As back-to-school season drew near, I craved the sort of books that slide down like a glass of Hi-C and some Oreos, a snack Debbie D.’s mother often served when we climbed out of the pool following a long afternoon of lazily spinning on floats and gossiping. What can I say? We were young and unworried. Anyway, that yen for the bound version of refined sugar explains these two selections:
■ The Gifted School (Bruce Holsinger; 2019. Fiction.)
■ A Good Marriage (Kimberly McCreight; 2020. Fiction.)
Good luck and a great conversation with my older daughter explain the four graphic works I finished since my last post:
■ Family Tree, Vol. 1: The Sapling (Jeff Lemire; 2020. Graphic fiction.)
■ Something Is Killing the Children, Vol. 1 (James Tynion IV; 2020. Graphic fiction.)
■ Undiscovered Country, Vol. 1 (Scott Snyder; 2020. Graphic fiction.)
■ The Loneliness of the Long-Distance Cartoonist (Adrian Tomine; 2020. Graphic non-fiction.)
After revisiting our admiration of Jeff Lemire’s work, I poked around to see what he’s been working on lately. Say what you will about algorithms, I am grateful for the two recommendations that followed my discovery of Lemire’s Family Tree; I have enjoyed other titles by Tynion and Snyder and found these pretty solid. Tomine’s wry memoir arrived in my stack via a Goodreads recommendation.
This month, I concluded my Harry Potter reread:
■ Harry Potter and the Deathly Hallows (J.K. Rowling; 2007. Fiction.)
The only book I’d go out of my way to recommend, though:
■ Lost Children Archive (Valeria Luiselli; 2019. Fiction.)

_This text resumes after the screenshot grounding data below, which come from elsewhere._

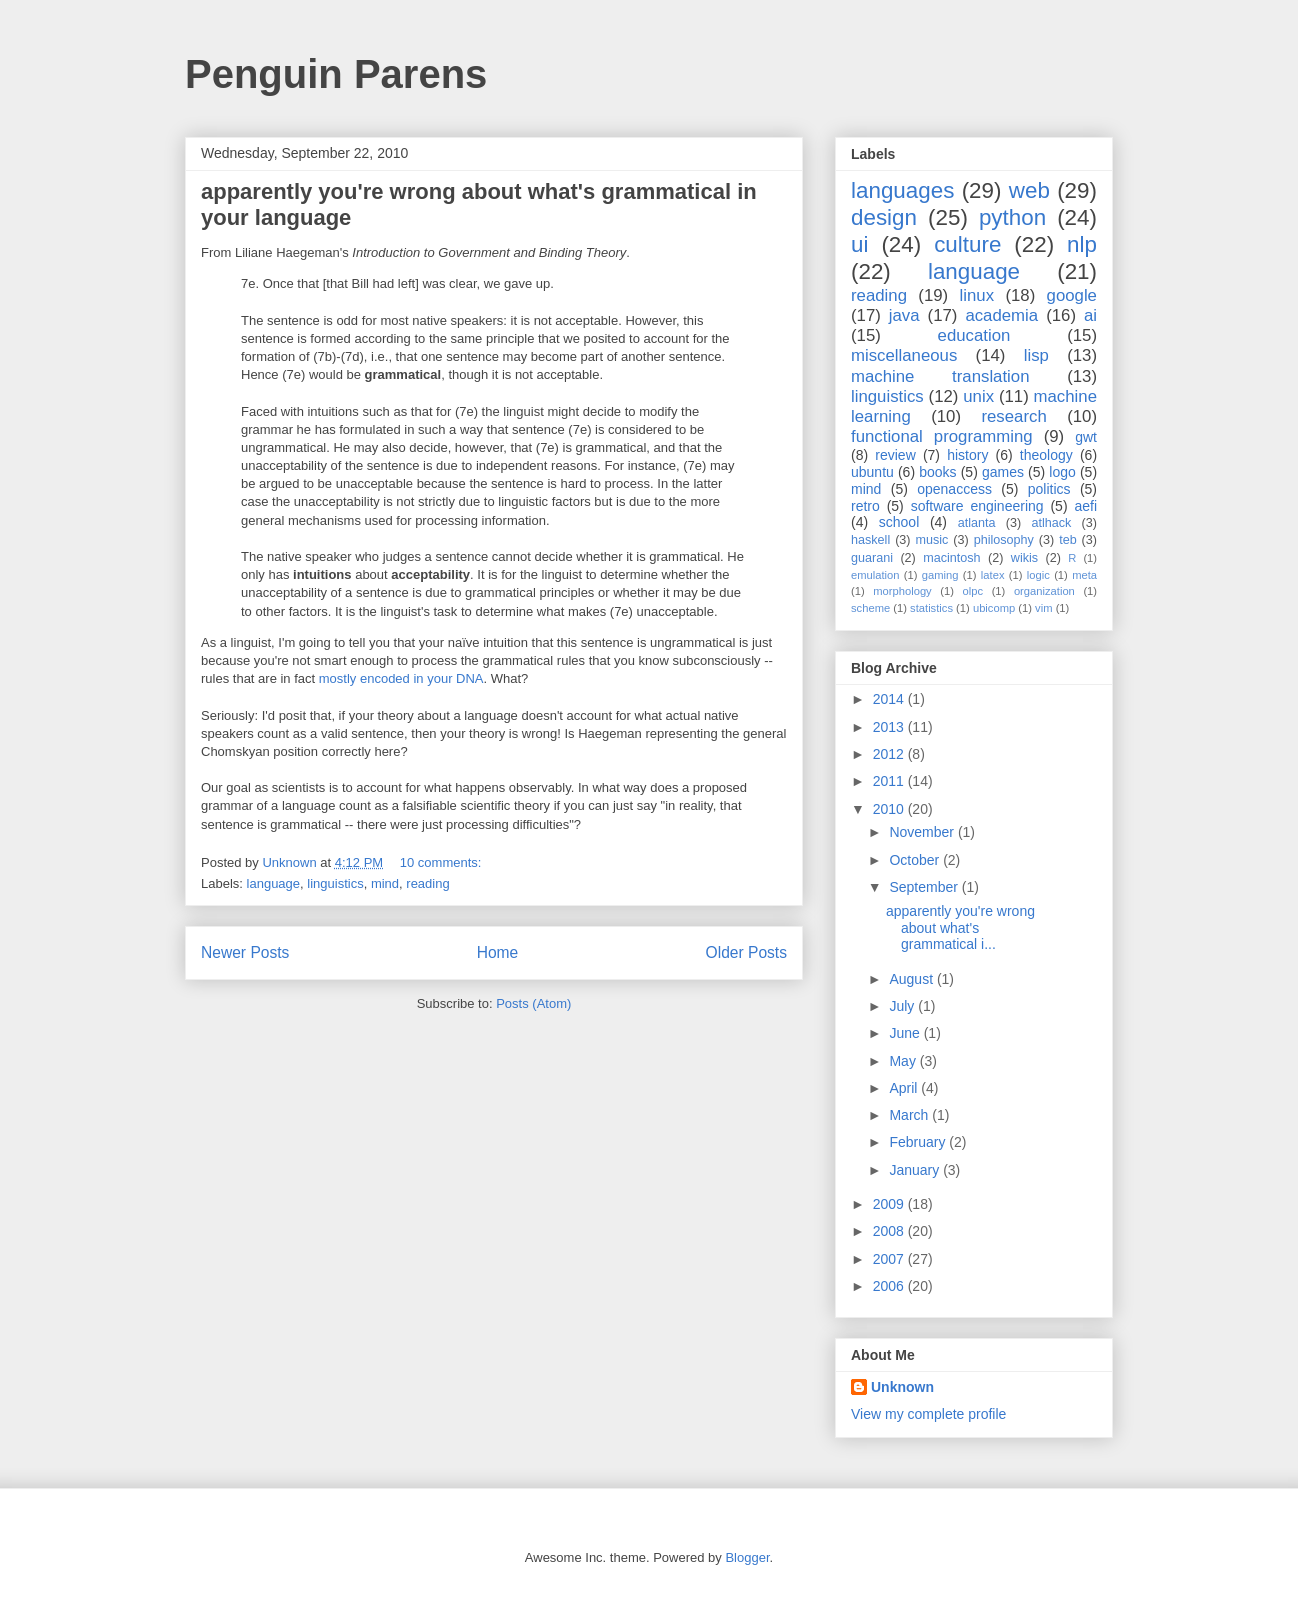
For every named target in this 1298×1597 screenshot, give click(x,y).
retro (865, 506)
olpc (973, 591)
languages (902, 190)
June (906, 1033)
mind (385, 883)
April (905, 1088)
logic (1038, 575)
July (903, 1006)
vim (1043, 608)
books (937, 472)
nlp (1082, 244)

Gorgeously written, thinky, harrowing. I really loved it. Reviews here and here.
p. 29
Conversations, in a family, become linguistic archaeology. They build the world we share, layer it in a palimpsest, give meaning to our present and future. The question is, when, in the future, we dig into our intimate archive, replay our family tape, will it amount to a story? A soundscape? Or will it be all sound rubble, noise, and debris?